I think I must have read this book at school when I was about the same age as Z. I remembered the passage where Epaminondas arrives home with butter streaming out of his hat.
"Law's sake! Epaminondas, what you got in your hat?"
"Butter, Mammy," said Epaminondas; "Auntie gave it to me."
"Butter!" said his Mammy.
"Epaminondas, you ain't got the sense you was born with! Don't you know that's no way to carry butter?
Amazon suggests buying Epaminondas along with "The Story of Little Black Sambo" which I also remember reading at school, before it was banned.
But then I lived on an island where there were no black people and the Pakistanis who came twice a year to sell clothes from the back of a van were known as "the darkies".
I remember the colour and size of the book we had at home ( Epaminondas was sent to buy a cabbage and got something wrong) ... not yellow but brown and white.

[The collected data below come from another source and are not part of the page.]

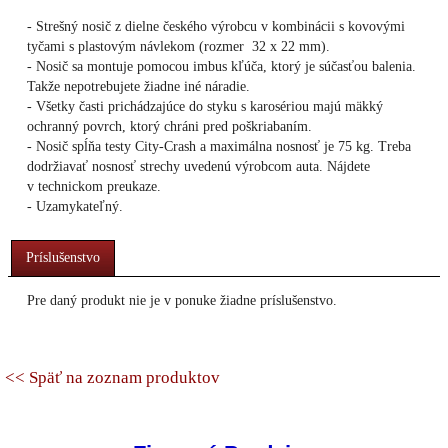
- Strešný nosič z dielne českého výrobcu v kombinácii s kovovými
tyčami s plastovým návlekom (rozmer 32 x 22 mm).
- Nosič sa montuje pomocou imbus kľúča, ktorý je súčasťou balenia.
Takže nepotrebujete žiadne iné náradie.
- Všetky časti prichádzajúce do styku s karosériou majú mäkký
ochranný povrch, ktorý chráni pred poškriabaním.
- Nosič spĺňa testy City-Crash a maximálna nosnosť je 75 kg. Treba
dodržiavať nosnosť strechy uvedenú výrobcom auta. Nájdete
v technickom preukaze.
- Uzamykateľný.
Príslušenstvo
Pre daný produkt nie je v ponuke žiadne príslušenstvo.
<< Späť na zoznam produktov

Little Black Sambo was a blue and white book.
Just been reading about Billy Bunter and how the boys in the fifth form (?) called the Indian boy 'Inky'.

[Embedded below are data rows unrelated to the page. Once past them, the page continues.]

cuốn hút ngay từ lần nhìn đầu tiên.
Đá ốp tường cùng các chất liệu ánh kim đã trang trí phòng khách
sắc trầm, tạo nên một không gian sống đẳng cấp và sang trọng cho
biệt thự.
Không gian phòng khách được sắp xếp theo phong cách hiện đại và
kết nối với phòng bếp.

I remember the story, my mum used to tell it to us, glossing over the bit where he inadvertently drowns the puppy by dragging it through the water wrapped in leaves, because this would have had a far more damaging effect on me than any perceived racism.
Actually I always thought Paminandus (as we called him) was a useful fable for humankind's erroneous and specious drawing of lessons from history, which never repeats itself as we always assume it's going to, so we always react to an event or crisis with the remedy or action that we should have taken for the one before, and consequently balls up.
Our copy of Little Black
Sambo had some fairly awful illustrations of caricatured black people in it, but the tigers were fantastic.
Lucy: I notice that in the modern French version, the puppy doesn't actually drown, he just gets a good dunking.